Sometimes that minor update is as minor as a software modification.

"And only a small minority of clinical studies of medical devices are
randomized, controlled and blinded — the gold standard for reliable evidence"

This is true because it's unethical to conduct major surgery on someone to
give them a placebo, so we can't really blind the studies. They are definitely
randomized and controlled though.

"In fact, according to a 2014 journal article co-written by one of us, the
F.D.A. has never issued a warning letter or penalty for a postmarket study
delay."

This is laughably untrue. I've in fact worked for two companies that received
penalties for not being timely in postmarket surveillance. It might be true
that FDA has never given a warning letter (which is their version of 'you've
been a bad boy, no new products for you until you get your shit together)
solely for postmarket reporting failures, but that's a much different claim.

"When a high-quality clinical trial was finally completed, in 2011, it found
that patients who had the device implanted were more likely to have another
stroke and to die than those just receiving medical management. Despite this
evidence, the F.D.A. did not withdraw the device (though it did narrow its
recommended uses)."

Wingspan was left on the market because for certain classes of patients it was
a good treatment. FDA's action was appropriate.

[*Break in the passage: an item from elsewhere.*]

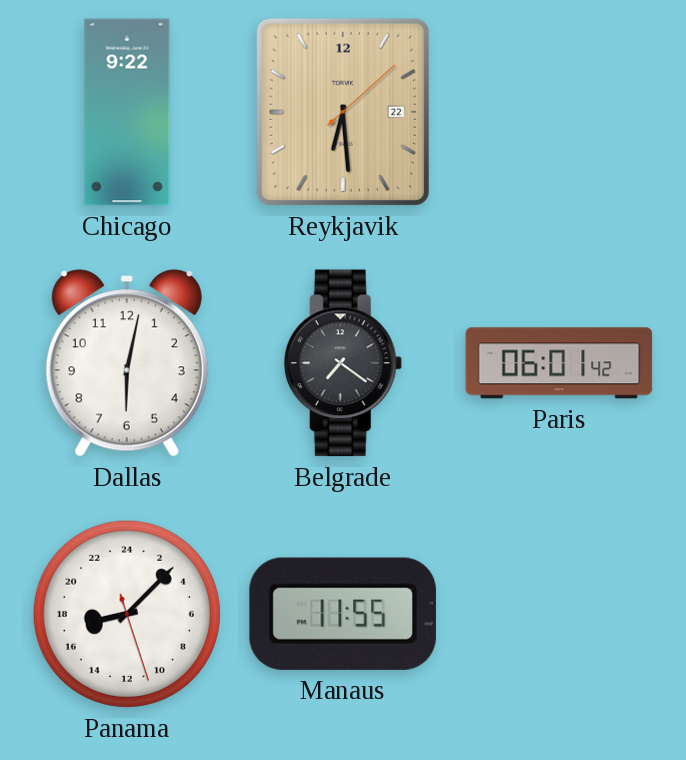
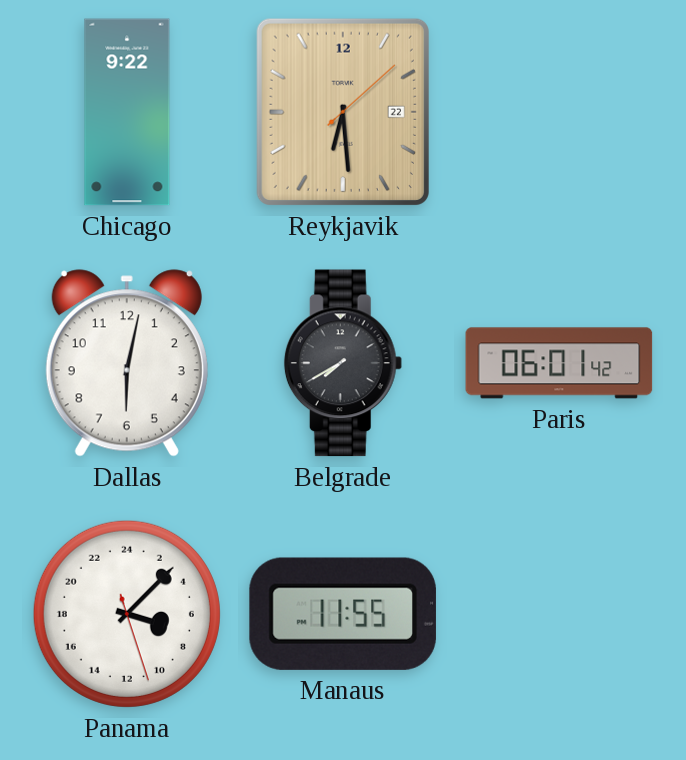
Belgrade: 7:21 -> 7:40
Panama: 17:07 -> 7:07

"But alarmingly, the 21st Century Cures Act would establish a third-party
program of nongovernment authorities to assess whether a company is permitted
to make such changes. The act would enable the device manufacturer itself to
select — and pay — the third party from an approved list. This flagrant
conflict of interest would make it impossible for physicians or patients to
have trust in the safety or effectiveness of updated medical devices."

This is the mechanism that Europe uses to approve all medical devices, not
just changes, and it is not the nightmare scenario the authors make it out to
be. The reason is that the regulatory middlemen have balanced incentives: they
can't be too lax because when they get audited by the European Commission they
can lose their license (and in effect go out of business). They can't be too
strict because a manufacturer has 5 other companies they can do business with.